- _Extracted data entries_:
"""

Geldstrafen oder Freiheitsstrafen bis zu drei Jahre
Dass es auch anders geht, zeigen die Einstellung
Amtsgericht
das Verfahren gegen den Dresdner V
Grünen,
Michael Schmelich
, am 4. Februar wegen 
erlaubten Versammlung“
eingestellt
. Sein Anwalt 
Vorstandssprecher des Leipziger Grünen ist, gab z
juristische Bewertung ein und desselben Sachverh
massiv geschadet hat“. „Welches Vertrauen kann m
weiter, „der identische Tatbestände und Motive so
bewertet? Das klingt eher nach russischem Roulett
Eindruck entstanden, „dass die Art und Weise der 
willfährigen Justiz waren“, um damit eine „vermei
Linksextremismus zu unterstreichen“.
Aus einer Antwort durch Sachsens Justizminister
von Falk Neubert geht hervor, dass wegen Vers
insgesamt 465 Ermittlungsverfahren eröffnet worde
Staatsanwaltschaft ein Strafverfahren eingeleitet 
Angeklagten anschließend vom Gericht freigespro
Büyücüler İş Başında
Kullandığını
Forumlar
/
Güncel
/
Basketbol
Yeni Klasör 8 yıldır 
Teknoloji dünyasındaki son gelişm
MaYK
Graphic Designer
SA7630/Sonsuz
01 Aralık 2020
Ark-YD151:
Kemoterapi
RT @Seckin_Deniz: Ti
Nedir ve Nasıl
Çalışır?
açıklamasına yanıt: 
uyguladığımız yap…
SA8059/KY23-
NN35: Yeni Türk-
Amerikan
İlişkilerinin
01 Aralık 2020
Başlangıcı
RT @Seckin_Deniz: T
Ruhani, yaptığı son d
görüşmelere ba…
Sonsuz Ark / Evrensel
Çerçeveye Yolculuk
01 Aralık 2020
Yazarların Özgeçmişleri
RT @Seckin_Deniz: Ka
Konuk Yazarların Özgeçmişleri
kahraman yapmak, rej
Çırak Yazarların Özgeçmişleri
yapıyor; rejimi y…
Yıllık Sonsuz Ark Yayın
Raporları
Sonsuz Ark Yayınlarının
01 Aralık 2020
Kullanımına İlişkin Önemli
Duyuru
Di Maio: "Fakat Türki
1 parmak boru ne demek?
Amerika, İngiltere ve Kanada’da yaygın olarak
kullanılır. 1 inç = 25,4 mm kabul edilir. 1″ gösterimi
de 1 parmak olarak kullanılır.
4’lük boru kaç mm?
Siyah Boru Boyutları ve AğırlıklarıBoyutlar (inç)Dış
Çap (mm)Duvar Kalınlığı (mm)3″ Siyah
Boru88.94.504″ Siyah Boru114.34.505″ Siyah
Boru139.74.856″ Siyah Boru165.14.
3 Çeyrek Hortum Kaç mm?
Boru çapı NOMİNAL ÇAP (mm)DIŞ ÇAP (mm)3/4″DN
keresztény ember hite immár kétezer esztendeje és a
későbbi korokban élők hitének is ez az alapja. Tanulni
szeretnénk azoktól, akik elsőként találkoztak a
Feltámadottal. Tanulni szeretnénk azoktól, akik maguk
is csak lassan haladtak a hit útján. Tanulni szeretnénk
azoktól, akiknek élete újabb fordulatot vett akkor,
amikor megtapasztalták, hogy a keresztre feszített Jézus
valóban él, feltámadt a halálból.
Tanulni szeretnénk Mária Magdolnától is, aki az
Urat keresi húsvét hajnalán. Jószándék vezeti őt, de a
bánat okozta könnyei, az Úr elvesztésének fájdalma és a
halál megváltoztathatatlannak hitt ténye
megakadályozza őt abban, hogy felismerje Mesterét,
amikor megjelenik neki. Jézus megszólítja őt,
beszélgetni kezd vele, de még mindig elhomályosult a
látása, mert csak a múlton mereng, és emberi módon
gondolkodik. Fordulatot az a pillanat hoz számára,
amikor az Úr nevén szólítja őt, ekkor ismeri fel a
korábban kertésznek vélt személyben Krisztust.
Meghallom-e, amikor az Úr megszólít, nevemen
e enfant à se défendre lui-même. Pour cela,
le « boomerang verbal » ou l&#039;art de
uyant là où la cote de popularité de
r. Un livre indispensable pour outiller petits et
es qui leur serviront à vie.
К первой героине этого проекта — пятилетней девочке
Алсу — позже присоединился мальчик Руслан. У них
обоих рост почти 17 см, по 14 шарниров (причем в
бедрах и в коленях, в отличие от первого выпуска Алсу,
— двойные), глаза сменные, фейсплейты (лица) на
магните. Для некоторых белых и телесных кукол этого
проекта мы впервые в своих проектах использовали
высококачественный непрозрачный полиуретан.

"""

- _What to work on_: Your task is to output all of the data above word for word.

- _Solution_:
Geldstrafen oder Freiheitsstrafen bis zu drei Jahre
Dass es auch anders geht, zeigen die Einstellung
Amtsgericht
das Verfahren gegen den Dresdner V
Grünen,
Michael Schmelich
, am 4. Februar wegen 
erlaubten Versammlung“
eingestellt
. Sein Anwalt 
Vorstandssprecher des Leipziger Grünen ist, gab z
juristische Bewertung ein und desselben Sachverh
massiv geschadet hat“. „Welches Vertrauen kann m
weiter, „der identische Tatbestände und Motive so
bewertet? Das klingt eher nach russischem Roulett
Eindruck entstanden, „dass die Art und Weise der 
willfährigen Justiz waren“, um damit eine „vermei
Linksextremismus zu unterstreichen“.
Aus einer Antwort durch Sachsens Justizminister
von Falk Neubert geht hervor, dass wegen Vers
insgesamt 465 Ermittlungsverfahren eröffnet worde
Staatsanwaltschaft ein Strafverfahren eingeleitet 
Angeklagten anschließend vom Gericht freigespro
Büyücüler İş Başında
Kullandığını
Forumlar
/
Güncel
/
Basketbol
Yeni Klasör 8 yıldır 
Teknoloji dünyasındaki son gelişm
MaYK
Graphic Designer
SA7630/Sonsuz
01 Aralık 2020
Ark-YD151:
Kemoterapi
RT @Seckin_Deniz: Ti
Nedir ve Nasıl
Çalışır?
açıklamasına yanıt: 
uyguladığımız yap…
SA8059/KY23-
NN35: Yeni Türk-
Amerikan
İlişkilerinin
01 Aralık 2020
Başlangıcı
RT @Seckin_Deniz: T
Ruhani, yaptığı son d
görüşmelere ba…
Sonsuz Ark / Evrensel
Çerçeveye Yolculuk
01 Aralık 2020
Yazarların Özgeçmişleri
RT @Seckin_Deniz: Ka
Konuk Yazarların Özgeçmişleri
kahraman yapmak, rej
Çırak Yazarların Özgeçmişleri
yapıyor; rejimi y…
Yıllık Sonsuz Ark Yayın
Raporları
Sonsuz Ark Yayınlarının
01 Aralık 2020
Kullanımına İlişkin Önemli
Duyuru
Di Maio: "Fakat Türki
1 parmak boru ne demek?
Amerika, İngiltere ve Kanada’da yaygın olarak
kullanılır. 1 inç = 25,4 mm kabul edilir. 1″ gösterimi
de 1 parmak olarak kullanılır.
4’lük boru kaç mm?
Siyah Boru Boyutları ve AğırlıklarıBoyutlar (inç)Dış
Çap (mm)Duvar Kalınlığı (mm)3″ Siyah
Boru88.94.504″ Siyah Boru114.34.505″ Siyah
Boru139.74.856″ Siyah Boru165.14.
3 Çeyrek Hortum Kaç mm?
Boru çapı NOMİNAL ÇAP (mm)DIŞ ÇAP (mm)3/4″DN
keresztény ember hite immár kétezer esztendeje és a
későbbi korokban élők hitének is ez az alapja. Tanulni
szeretnénk azoktól, akik elsőként találkoztak a
Feltámadottal. Tanulni szeretnénk azoktól, akik maguk
is csak lassan haladtak a hit útján. Tanulni szeretnénk
azoktól, akiknek élete újabb fordulatot vett akkor,
amikor megtapasztalták, hogy a keresztre feszített Jézus
valóban él, feltámadt a halálból.
Tanulni szeretnénk Mária Magdolnától is, aki az
Urat keresi húsvét hajnalán. Jószándék vezeti őt, de a
bánat okozta könnyei, az Úr elvesztésének fájdalma és a
halál megváltoztathatatlannak hitt ténye
megakadályozza őt abban, hogy felismerje Mesterét,
amikor megjelenik neki. Jézus megszólítja őt,
beszélgetni kezd vele, de még mindig elhomályosult a
látása, mert csak a múlton mereng, és emberi módon
gondolkodik. Fordulatot az a pillanat hoz számára,
amikor az Úr nevén szólítja őt, ekkor ismeri fel a
korábban kertésznek vélt személyben Krisztust.
Meghallom-e, amikor az Úr megszólít, nevemen
e enfant à se défendre lui-même. Pour cela,
le « boomerang verbal » ou l&#039;art de
uyant là où la cote de popularité de
r. Un livre indispensable pour outiller petits et
es qui leur serviront à vie.
К первой героине этого проекта — пятилетней девочке
Алсу — позже присоединился мальчик Руслан. У них
обоих рост почти 17 см, по 14 шарниров (причем в
бедрах и в коленях, в отличие от первого выпуска Алсу,
— двойные), глаза сменные, фейсплейты (лица) на
магните. Для некоторых белых и телесных кукол этого
проекта мы впервые в своих проектах использовали
высококачественный непрозрачный полиуретан.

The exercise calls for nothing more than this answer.